Researcher finds evidence Pius XII may have helped 200,000 Jews leave Nazi Germany

Pope Pius XII.
Pope Pius XII.


Further challenging claims of papal inaction in the face of Jewish persecution during World War II, a German historian conducting research in the Vatican archives has said that Pope Pius XII may have arranged for the escape of 200,000 Jews from Germany in the weeks after the Kristallnacht Nazi attacks.

Dr. Michael Hesemann based his claim on his research in the Vatican archives for the Pave the Way Foundation, a U.S.-based interfaith group, the Daily Telegraph reports.

He said that in 1938 the future Pope, who was then Vatican Secretary of State Cardinal Eugenio Pacelli, wrote to Catholic archbishops around the world to urge them to apply for visas for “non-Aryan Catholics” and Jewish converts to Christianity who wanted to leave Germany.

Hesemann reported that additional evidence suggests that the visas would have been given to ordinary Jews to escape persecution.

“The fact that this letter speaks of 'converted Jews’ and 'non-Aryan’ Catholics indeed seems to be a cover,” Hesemann told the Telegraph.

“You couldn’t be sure that Nazi agents wouldn’t learn about this initiative,” he continued. “Pacelli had to make sure they didn’t misuse it for their propaganda, that they could not claim that the Church is an ally of the Jews.”

The letter was dated Nov. 30, 1939, 20 days after Kristallnacht, the “night of broken glass” when Jews were attacked in Germany.

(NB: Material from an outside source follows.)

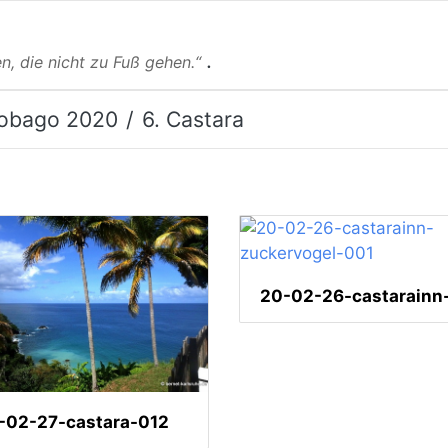
.
n, die nicht zu Fuß gehen.“
obago 2020
6. Castara
-02-27-castara-012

Cardinal Pacelli could request the visas because the 1933 concordat signed with the Nazi government specifically provided protection for Jews who converted to Christianity.

Dr. Ed Kessler, who is director of the Cambridge-based Woolf Institute of Abrahamic Faiths, told the Telegraph “It is clear that Pius XII facilitated the saving of Roman Jews.”

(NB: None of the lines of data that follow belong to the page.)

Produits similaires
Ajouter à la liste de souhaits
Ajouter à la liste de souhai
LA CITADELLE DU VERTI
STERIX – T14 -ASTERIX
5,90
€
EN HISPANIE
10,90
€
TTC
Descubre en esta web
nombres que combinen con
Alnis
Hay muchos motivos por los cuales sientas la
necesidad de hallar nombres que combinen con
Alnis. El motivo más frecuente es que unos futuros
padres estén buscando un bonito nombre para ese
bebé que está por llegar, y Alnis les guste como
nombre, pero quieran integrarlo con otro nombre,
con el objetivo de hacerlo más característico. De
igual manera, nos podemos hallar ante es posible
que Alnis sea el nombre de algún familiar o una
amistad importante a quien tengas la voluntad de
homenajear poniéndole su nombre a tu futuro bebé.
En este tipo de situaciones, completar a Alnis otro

While the wartime Pope is on the path to possible beatification and canonization, some Jewish groups have wanted the process stopped until the Vatican’s wartime archives are unsealed in 2014.

Critics of Pius XII charge that he failed to denounce the Holocaust.

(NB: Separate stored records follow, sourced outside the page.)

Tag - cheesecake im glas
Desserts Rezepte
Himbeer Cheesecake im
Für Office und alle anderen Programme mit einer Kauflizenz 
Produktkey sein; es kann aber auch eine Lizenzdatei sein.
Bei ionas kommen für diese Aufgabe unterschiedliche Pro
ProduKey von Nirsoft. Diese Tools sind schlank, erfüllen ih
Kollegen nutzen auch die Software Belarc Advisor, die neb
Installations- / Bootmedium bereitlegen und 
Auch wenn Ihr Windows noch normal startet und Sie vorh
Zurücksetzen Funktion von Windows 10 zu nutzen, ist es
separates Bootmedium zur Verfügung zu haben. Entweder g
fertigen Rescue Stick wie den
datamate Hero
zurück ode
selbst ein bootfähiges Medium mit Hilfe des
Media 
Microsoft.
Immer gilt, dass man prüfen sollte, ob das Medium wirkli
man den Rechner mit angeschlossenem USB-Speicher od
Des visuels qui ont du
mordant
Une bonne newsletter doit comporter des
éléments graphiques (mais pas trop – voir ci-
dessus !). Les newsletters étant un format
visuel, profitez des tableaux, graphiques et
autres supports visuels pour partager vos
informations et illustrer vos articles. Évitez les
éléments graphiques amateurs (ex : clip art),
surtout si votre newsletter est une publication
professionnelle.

His defenders point to evidence of his work to save Jews and to his veiled condemnations of Nazism. They say the charges of Pius XII’s “silence” primarily originate with the 1963 play “The Deputy,” by German playwright Rolf Hochhuth.

In an April 2009 interview with CNA, Pave the Way Foundation president Gary Krupp said that each time Hesemann enters the archive he comes out with an “astounding” document about Pius XII fighting anti-Semitism or saving Jewish lives.

“This information is so readily available, but nobody has gone to look,” Krupp continued, saying historians and critics of Pius XII’s pontificate do not have to wait for the sealed archives to open when they have “so much material they can look at.”

“That’s the disappointing part.”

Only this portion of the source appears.